Les réorganisations indiquent que l’université prend au sérieux la durabilité en tant que domaine d’études. A titre d’exemple un ne pas-Un signal crédible, considérez le discours d’un président d’université sur l’importance de la recherche et de l’enseignement sur la durabilité, un excellent exemple de ce que les économistes appellent le discours bon marché. Disposer d’un signal plus fiable peut profiter à de nombreux publics : étudiants qui envisagent d’entrer dans des collèges, professeurs à la recherche d’opportunités d’emploi et donateurs qui se soucient de la question. L’impact sur les donateurs n’est pas négligeable. Du point de vue de Stanford, créer une nouvelle école de la durabilité en vaut la peine, même si le seul résultat est de rapporter un milliard de dollars à John Doerr et d’embaucher de nombreux nouveaux professeurs.

Éducation et planification.

La création d’une école de l’environnement ou de la durabilité fournit également une organisation qui facilite la compréhension des options pour les étudiants intéressés par le domaine. Cela facilite également les choses pour les donateurs qui souhaitent soutenir quelque chose dans le domaine général, mais qui n’ont pas de sentiment spécifique. Sur le plan administratif, posséder une école fournit un cadre institutionnel pour penser de manière cohérente à l’embauche, à l’enseignement et à la collecte de fonds pour le corps professoral universitaire de la région. Cela semble être souligné dans la nouvelle école climatique de Columbia, par exemple.

Enquête.

Le fait de réunir des chercheurs en développement durable de différents domaines favorisera probablement la recherche interdisciplinaire. Je pense que moins de cloisonnement intellectuel serait un changement très positif. De plus, avoir un doyen dont la mission est de faire avancer la recherche sur la durabilité peut aider à coordonner des demandes de subventions plus importantes. Cela crée également un champion de la durabilité dans la lutte pour les ressources rares telles que les places dans les facultés.

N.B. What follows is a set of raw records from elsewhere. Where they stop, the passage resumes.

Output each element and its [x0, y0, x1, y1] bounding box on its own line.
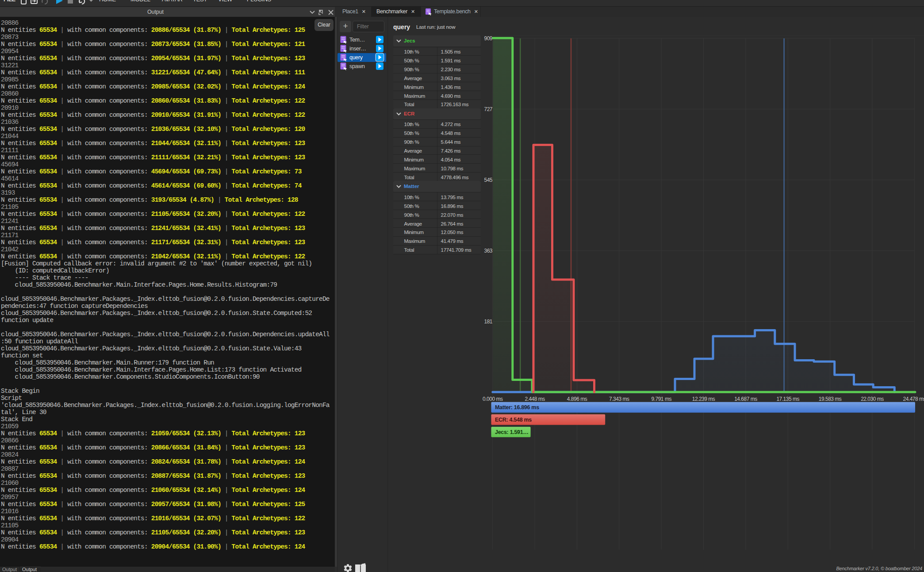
svg-text:9.791 ms: 9.791 ms: [652, 396, 672, 402]
svg-text:24.478 ms: 24.478 ms: [903, 396, 924, 402]
svg-text:ECR: 4.548 ms: ECR: 4.548 ms: [495, 417, 532, 423]
svg-text:17.135 ms: 17.135 ms: [776, 396, 799, 402]
svg-text:12.239 ms: 12.239 ms: [692, 396, 715, 402]
svg-text:14.687 ms: 14.687 ms: [734, 396, 757, 402]
svg-text:2.448 ms: 2.448 ms: [525, 396, 545, 402]
svg-text:909: 909: [484, 35, 492, 42]
svg-text:19.583 ms: 19.583 ms: [819, 396, 842, 402]
svg-text:Jecs: 1.591…: Jecs: 1.591…: [495, 429, 529, 435]
svg-text:181: 181: [484, 319, 492, 325]
svg-text:0.000 ms: 0.000 ms: [483, 396, 503, 402]
svg-text:Matter: 16.896 ms: Matter: 16.896 ms: [495, 404, 539, 411]
svg-text:4.896 ms: 4.896 ms: [567, 396, 587, 402]
svg-text:727: 727: [484, 106, 492, 112]
svg-text:545: 545: [484, 177, 492, 183]
svg-text:7.343 ms: 7.343 ms: [609, 396, 629, 402]
svg-text:22.030 ms: 22.030 ms: [861, 396, 884, 402]
svg-text:363: 363: [484, 248, 492, 254]
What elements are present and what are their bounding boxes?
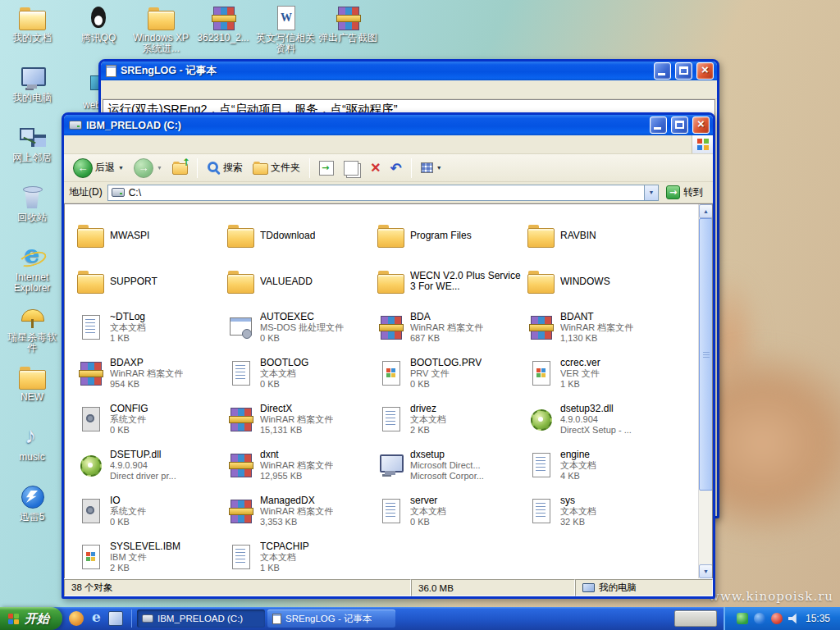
file-item[interactable]: TDdownload	[226, 212, 374, 258]
desktop-icon[interactable]: Internet Explorer	[3, 244, 61, 304]
close-button[interactable]	[692, 116, 710, 134]
file-item[interactable]: MWASPI	[76, 212, 224, 258]
file-item[interactable]: server 文本文档 0 KB	[377, 488, 524, 534]
minimize-button[interactable]	[650, 116, 667, 134]
file-name: dxnt	[260, 450, 333, 460]
desktop-icon[interactable]: music	[3, 424, 61, 484]
maximize-button[interactable]	[675, 62, 692, 80]
desktop: www.kinopoisk.ru 我的文档 我的电脑 网上邻居 回收站 Inte…	[0, 0, 840, 630]
undo-button[interactable]	[386, 158, 406, 178]
up-button[interactable]	[168, 158, 192, 177]
file-item[interactable]: SUPPORT	[76, 258, 224, 304]
scroll-down-arrow[interactable]: ▼	[699, 564, 713, 578]
file-item[interactable]: IO 系统文件 0 KB	[76, 488, 224, 534]
file-item[interactable]: SYSLEVEL.IBM IBM 文件 2 KB	[76, 534, 224, 578]
quicklaunch-icon[interactable]	[108, 611, 123, 626]
desktop-icon[interactable]: 弹出广告截图	[317, 5, 379, 54]
file-item[interactable]: ~DTLog 文本文档 1 KB	[76, 304, 224, 350]
menu-item[interactable]	[121, 142, 135, 147]
folders-button[interactable]: 文件夹	[249, 158, 304, 177]
desktop-icon[interactable]: Windows XP 系统进...	[130, 5, 192, 54]
file-item[interactable]: CONFIG 系统文件 0 KB	[76, 396, 224, 442]
close-button[interactable]	[696, 62, 714, 80]
forward-button[interactable]: → ▼	[130, 156, 167, 180]
tray-icon[interactable]	[737, 613, 748, 624]
file-item[interactable]: ManagedDX WinRAR 档案文件 3,353 KB	[226, 488, 374, 534]
minimize-button[interactable]	[654, 62, 671, 80]
file-item[interactable]: Program Files	[377, 212, 524, 258]
file-item[interactable]: DSETUP.dll 4.9.0.904 Direct driver pr...	[76, 442, 224, 488]
file-item[interactable]: BDA WinRAR 档案文件 687 KB	[377, 304, 524, 350]
language-bar[interactable]	[674, 610, 717, 627]
desktop-icon[interactable]: 362310_2...	[192, 5, 254, 54]
file-item[interactable]: BOOTLOG.PRV PRV 文件 0 KB	[377, 350, 524, 396]
tray-icon[interactable]	[771, 613, 783, 624]
start-button[interactable]: 开始	[0, 607, 62, 630]
toolbar-separator	[197, 158, 198, 178]
menu-item[interactable]	[82, 142, 95, 147]
search-button[interactable]: 搜索	[203, 158, 247, 177]
menu-item[interactable]	[108, 142, 121, 147]
notepad-titlebar[interactable]: SREngLOG - 记事本	[101, 62, 717, 80]
my-computer-icon	[582, 583, 595, 592]
scrollbar-thumb[interactable]	[699, 218, 713, 491]
tray-icon[interactable]	[754, 613, 765, 624]
maximize-button[interactable]	[671, 116, 688, 134]
file-item[interactable]: WECN V2.0 Plus Service 3 For WE...	[377, 258, 524, 304]
views-button[interactable]: ▼	[417, 160, 446, 176]
explorer-titlebar[interactable]: IBM_PRELOAD (C:)	[64, 115, 713, 135]
file-item[interactable]: dxnt WinRAR 档案文件 12,955 KB	[226, 442, 374, 488]
file-name: server	[410, 495, 446, 506]
desktop-icon[interactable]: 我的文档	[3, 5, 61, 65]
file-item[interactable]: engine 文本文档 4 KB	[527, 442, 674, 488]
menu-item[interactable]	[135, 142, 148, 147]
quicklaunch-icon[interactable]	[89, 611, 103, 626]
desktop-icon[interactable]: 英文写信相关资料	[254, 5, 317, 54]
desktop-icon[interactable]: NEW	[3, 364, 61, 424]
file-item[interactable]: DirectX WinRAR 档案文件 15,131 KB	[226, 396, 374, 442]
desktop-icon[interactable]: 腾讯QQ	[67, 5, 130, 54]
file-item[interactable]: BDAXP WinRAR 档案文件 954 KB	[76, 350, 224, 396]
delete-button[interactable]	[367, 158, 385, 178]
desktop-icon[interactable]: 瑞星杀毒软件	[3, 304, 61, 364]
back-button[interactable]: ← 后退 ▼	[69, 156, 128, 180]
file-item[interactable]: ccrec.ver VER 文件 1 KB	[527, 350, 674, 396]
taskbar-task-button[interactable]: SREngLOG - 记事本	[267, 609, 395, 628]
menu-item[interactable]	[132, 87, 145, 92]
scroll-up-arrow[interactable]: ▲	[699, 204, 713, 218]
file-item[interactable]: VALUEADD	[226, 258, 374, 304]
menu-item[interactable]	[145, 87, 158, 92]
copy-to-button[interactable]	[340, 158, 365, 178]
explorer-window: IBM_PRELOAD (C:) ← 后退 ▼ → ▼	[62, 112, 715, 599]
menu-item[interactable]	[95, 142, 108, 147]
file-item[interactable]: BOOTLOG 文本文档 0 KB	[226, 350, 374, 396]
file-item[interactable]: sys 文本文档 32 KB	[527, 488, 674, 534]
desktop-icon[interactable]: 迅雷5	[3, 484, 61, 544]
vertical-scrollbar[interactable]: ▲ ▼	[698, 204, 712, 578]
file-item[interactable]: drivez 文本文档 2 KB	[377, 396, 524, 442]
desktop-icon[interactable]: 回收站	[3, 185, 61, 244]
move-to-button[interactable]	[315, 158, 338, 178]
file-item[interactable]: dsetup32.dll 4.9.0.904 DirectX Setup - .…	[527, 396, 674, 442]
menu-item[interactable]	[119, 87, 132, 92]
file-icon	[527, 268, 555, 294]
address-dropdown-button[interactable]: ▼	[644, 185, 658, 200]
taskbar-task-button[interactable]: IBM_PRELOAD (C:)	[137, 609, 265, 628]
menu-item[interactable]	[106, 87, 119, 92]
quicklaunch-icon[interactable]	[69, 611, 84, 626]
menu-item[interactable]	[158, 87, 171, 92]
desktop-icon[interactable]: 网上邻居	[3, 125, 61, 185]
menu-item[interactable]	[69, 142, 82, 147]
address-combo[interactable]: C:\ ▼	[107, 185, 659, 201]
file-item[interactable]: TCPACHIP 文本文档 1 KB	[226, 534, 374, 578]
file-item[interactable]: dxsetup Microsoft Direct... Microsoft Co…	[377, 442, 524, 488]
file-item[interactable]: WINDOWS	[527, 258, 674, 304]
file-item[interactable]: AUTOEXEC MS-DOS 批处理文件 0 KB	[226, 304, 374, 350]
tray-icon[interactable]	[788, 613, 800, 624]
file-item[interactable]: BDANT WinRAR 档案文件 1,130 KB	[527, 304, 674, 350]
file-item[interactable]: RAVBIN	[527, 212, 674, 258]
file-icon	[76, 406, 104, 432]
file-size: 954 KB	[110, 379, 183, 390]
go-button[interactable]: 转到	[664, 185, 708, 200]
desktop-icon[interactable]: 我的电脑	[3, 65, 61, 125]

Casser les structures existantes.

La valeur de différents efforts académiques dépend en fin de compte de la force de leur relation. Ces connexions sont particulièrement importantes dans le domaine de l’environnement, notamment en relation avec le climat. Les sociétés humaines et les technologies, les systèmes écologiques et les systèmes atmosphériques et océaniques sont étroitement liés.

Les universités doivent trouver de nouvelles façons de gérer les interconnexions, ce qui signifie trouver des moyens de percer les structures universitaires actuelles.

Il y a plus d’une façon de le faire. Une nouvelle école ou un nouveau collège comme celui de Stanford est un moyen. Ou la réorganisation pourrait avoir lieu dans l’administration centrale, créant un nouveau poste de prévôt comme celui de Harvard. La dernière option est une sorte d’institut interdisciplinaire avec sa propre administration et qui rassemble des étudiants et des professeurs de tout le campus.

Une chose qui semble être claire, c’est qu’un effort symbolique n’accomplira rien. Quelle que soit la forme de l’effort de développement durable, il doit y avoir de réelles ressources derrière pour accomplir quoi que ce soit. Que les universités suivent ou non la voie de Stanford, elles devront finalement faire face à la situation alors que l’humanité fait face aux défis d’une planète en crise.